### Dataset excerpts

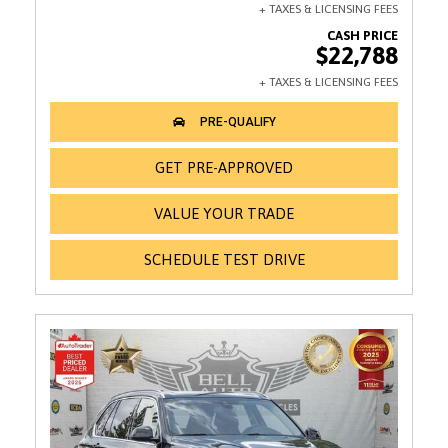
$22,788
GET PRE-APPROVED
VALUE YOUR TRADE
SCHEDULE TEST DRIVE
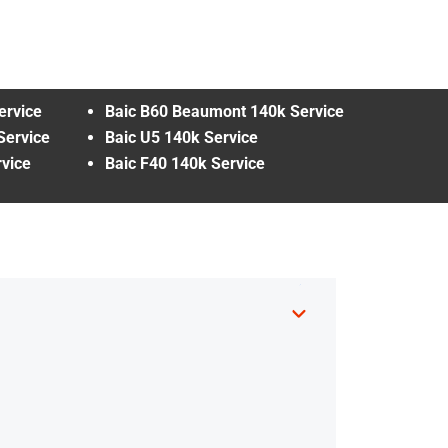
ervice
Baic B60 Beaumont 140k Service
Service
Baic U5 140k Service
vice
Baic F40 140k Service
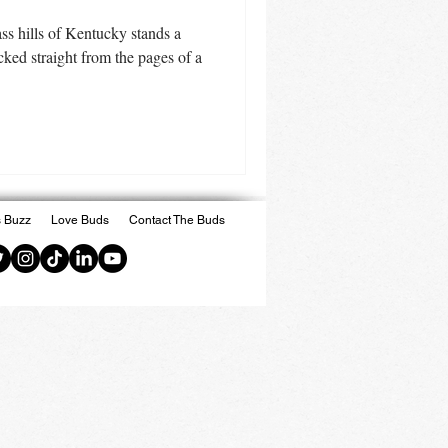
rass hills of Kentucky stands a
cked straight from the pages of a
 Buzz
Love Buds
Contact The Buds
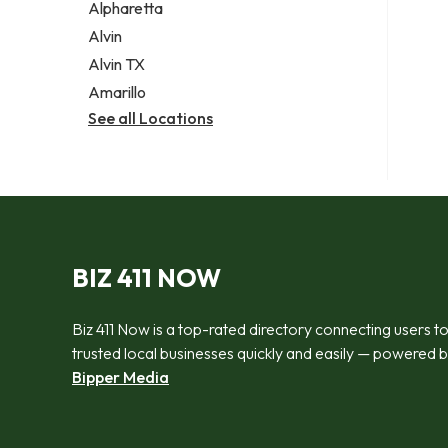
Alpharetta
Alvin
Alvin TX
Amarillo
See all Locations
BIZ 411 NOW
Biz 411 Now is a top-rated directory connecting users t
trusted local businesses quickly and easily — powered 
Bipper Media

######

* [What you should do]:
For this exercise, please copy exactly the lines from the one holding "Biz 411 Now is" through the end of the records, the first and last included.

* [Task solution]:
Biz 411 Now is a top-rated directory connecting users t
trusted local businesses quickly and easily — powered 
Bipper Media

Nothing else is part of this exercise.